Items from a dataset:
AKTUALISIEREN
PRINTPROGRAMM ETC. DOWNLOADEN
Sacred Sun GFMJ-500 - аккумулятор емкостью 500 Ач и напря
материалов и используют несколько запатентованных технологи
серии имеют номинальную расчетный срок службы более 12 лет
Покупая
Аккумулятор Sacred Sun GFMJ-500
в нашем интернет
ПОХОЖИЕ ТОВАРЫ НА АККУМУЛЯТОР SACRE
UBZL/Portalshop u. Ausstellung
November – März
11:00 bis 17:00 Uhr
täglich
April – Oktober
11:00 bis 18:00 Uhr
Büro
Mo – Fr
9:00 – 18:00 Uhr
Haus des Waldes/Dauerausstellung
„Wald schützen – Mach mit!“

* * *

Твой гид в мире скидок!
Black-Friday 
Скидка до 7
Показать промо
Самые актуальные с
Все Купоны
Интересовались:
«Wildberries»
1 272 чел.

(About this exercise):
Only lines that include "GFMJ" belong in the answer; return them from the entries above.

(Response below):
Sacred Sun GFMJ-500 - аккумулятор емкостью 500 Ач и напря
Аккумулятор Sacred Sun GFMJ-500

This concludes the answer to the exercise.